So I think you'll see, again, progress as we get closer to in service maybe around the time the PennEast gets its notice to proceed with construction. I think that will kind of set the bar on where we expect to land in terms of winter sales to these utilities. The in basin activities are ongoing. We're close on a couple of smaller projects that I can't elaborate on. But as we build that in basin activity, it's going to add up.
I mean, we're currently outside the power plants. We're probably in the $50,000,000 $60,000 a day range currently. We're getting ready to gasify a small town up there in Pennsylvania calling for the mechanic and not a big load, but we continue to add customers up there. So it's going to all add up. I think 2018, we'll see a lot of progress.

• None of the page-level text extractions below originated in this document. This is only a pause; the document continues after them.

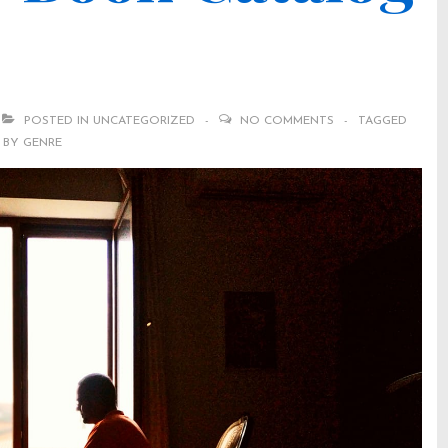
POSTED IN
UNCATEGORIZED
NO COMMENTS
TAGGED
 BY GENRE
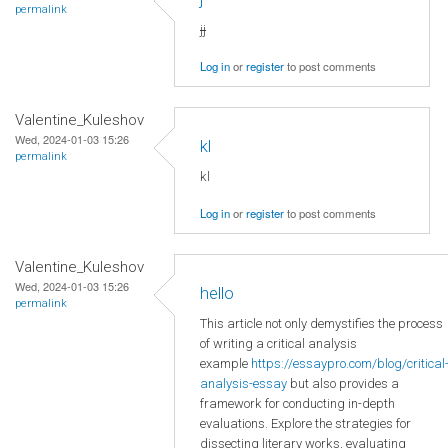
permalink
jj
Log in
or
register
to post comments
Valentine_Kuleshov
Wed, 2024-01-03 15:26
kl
permalink
kl
Log in
or
register
to post comments
Valentine_Kuleshov
Wed, 2024-01-03 15:26
hello
permalink
This article not only demystifies the process
of writing a critical analysis
example
https://essaypro.com/blog/critical
analysis-essay
but also provides a
framework for conducting in-depth
evaluations. Explore the strategies for
dissecting literary works, evaluating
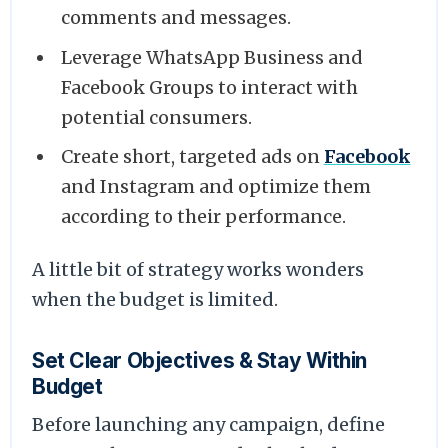
comments and messages.
Leverage WhatsApp Business and
Facebook Groups to interact with
potential consumers.
Create short, targeted ads on
Facebook
and Instagram and optimize them
according to their performance.
A little bit of strategy works wonders
when the budget is limited.
Set Clear Objectives & Stay Within
Budget
Before launching any campaign, define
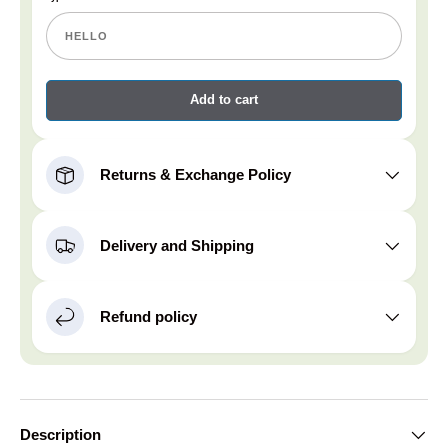
Add to cart
Returns & Exchange Policy
Delivery and Shipping
Refund policy
Description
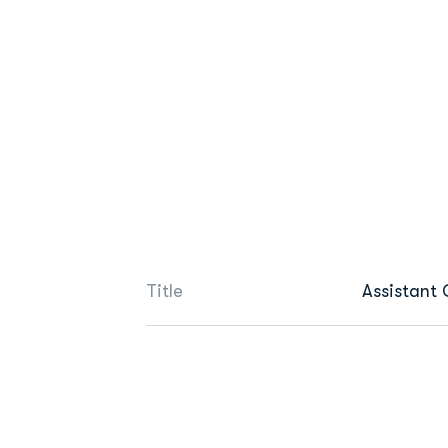
Title
Assistant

And toward year end, it could be that we're able to finally get some progress on another niche project with the greenfield pipe. So, more on that to come. We're still a long way off, but we never stop looking.
Good color. Appreciate that. And maybe just out of curiosity, how big of a project could that pipe to ultimately displace the fuel oil in New York be? How get a sense of that size?
Well, since I put the corn out there, I'll let Jeff pick it up. It'd be twin 42 inches There is a significant amount of fuel oil being used up there though. There's not the ability for that part of the country to utilize natural gas in a dependable manner. And they are from my understanding is certainly from our feet on the ground, a lot of disappointment by not being able to take advantage of something that's right across fence line from them. It's just one of those unfortunate circumstances that that we're living with today.
But I can tell you this, we're going to continue to fight it and we're going to prevail at some point in time.
Good deal. Appreciate it.
Thanks.
Our next question comes from David Deckelbaum from KeyBanc. Please go ahead with your question.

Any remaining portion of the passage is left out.